Nazulu said:
Big like: real time strategy games can't compete with the snake riding experience in Shadow of the Colossus. To me that's just crap. There is still a lot of room for improvement and it goes against my motto, "anything is possible with art".
Is that actually what he claimed, though? Below is a quote from the
Extra Punctuation article "On RTS Games" [http://www.escapistmagazine.com/articles/view/columns/extra-punctuation/7938-On-RTS-Games], where he states rather plainly not that there's anything wrong with the RTS genre, but that they're just not to his taste:
Yahtzee said:
I'm not saying [Starcraft 2]'s bad or an unnecessary sequel, although it could well be both of those things. I'm saying my opinion on StarCraft 2, or indeed any real time strategy game, is about as much use as Roger Ebert's opinion on gaming as a whole. Or Ug the caveman's opinion on the diesel engine. I don't play them. I've never been able to get into them. They're just not my cup of tea. Okay?
Anyway, I don't often disagree with Yahtzee, because our taste in games happens to be very similar. I never cared much for most real-time strategy games either, along with the majority of fighters or JRPGs.
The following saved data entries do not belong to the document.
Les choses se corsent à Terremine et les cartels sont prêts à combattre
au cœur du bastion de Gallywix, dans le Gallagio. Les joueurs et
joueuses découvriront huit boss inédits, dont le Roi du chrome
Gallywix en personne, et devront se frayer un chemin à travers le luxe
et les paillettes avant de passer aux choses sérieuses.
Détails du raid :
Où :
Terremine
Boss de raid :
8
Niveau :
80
As a general rule, I'll agree with just about any criticism he makes, but those criticisms will always mean less to me than they do to him, and thus if Yahtzee dislikes or is indifferent toward a game, I will never dislike or be bored by it as much as him (consequently, if he
does outright like a game, I know it's a game I should play). I agree with just about every flaw he's found in the
Pokemon,
Halo, or
Super Smash Bros. games, but the enjoyable aspects of those games are able to override the flaws to me, and therefore I still like them, so Yahtzee's dislike doesn't bother me (the same goes for his views on multiplayer). [sub]Although I do agree with the OP's example of his claim that all fighting games can be reliably mastered simply by mindless button-mashing.[/sub]
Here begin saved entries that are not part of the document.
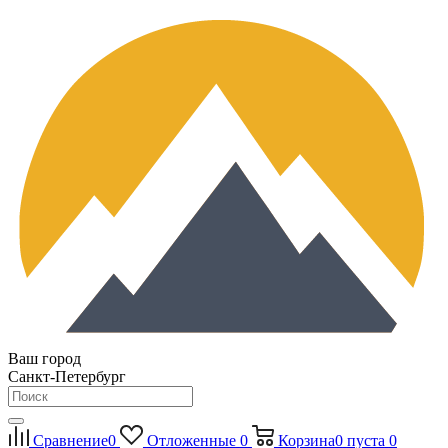
Ваш город
Санкт-Петербург
Сравнение
0
Отложенные
0
Корзина
0
пуста
0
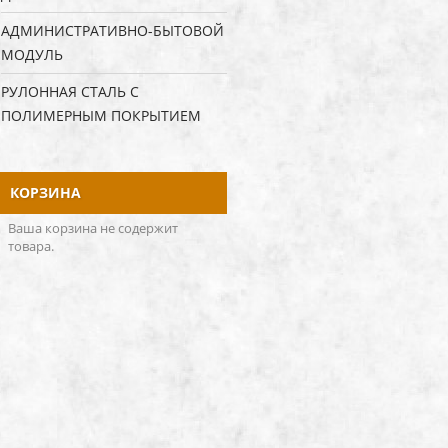
АДМИНИСТРАТИВНО-БЫТОВОЙ
МОДУЛЬ
РУЛОННАЯ СТАЛЬ С
ПОЛИМЕРНЫМ ПОКРЫТИЕМ
КОРЗИНА
Ваша корзина не содержит
товара.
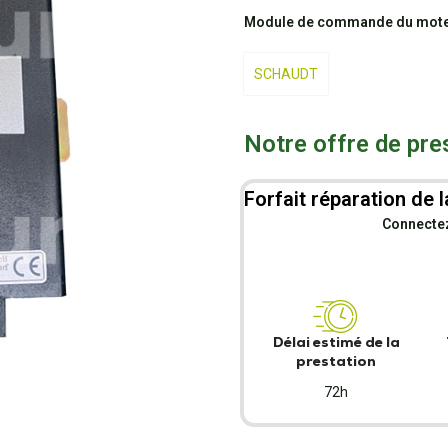
Module de commande du moteu
SCHAUDT
Notre offre de pre
Forfait réparation de l
Connectez-
Délai estimé de la
prestation
72h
The only game which I outright disagree with him about is
Dark Souls. I don't own it yet, and only played an hour or two at a friend's house, but the impressions that I got during that time combined with the sentiments the people on these forums have expressed about it leave me with little doubt that I'll love it once I finally do buy it. I only played up until I defeated the Taurus Demon, which is coincidentally the point at which Yahtzee seemingly stopped playing, judging by his article about it [http://www.escapistmagazine.com/articles/view/columns/extra-punctuation/9361-Death-Mechanics-and-Dark-Souls.2]. He called the experience irritating (and later uncomfortable, once the repeated cycle of death "broke" him), but I was having a blast with the fantastic combat and dark fantasy aesthetic, and readily welcomed my acceptance of the "punishing-but-fair" way the game worked. He said it was lacking in flow, but I found its flow to be unique and thrilling. I wholeheartedly agree that being unable to pause the game is BS (online players or no), but otherwise
Dark Souls is me and Yahtzee's sole major diverging point.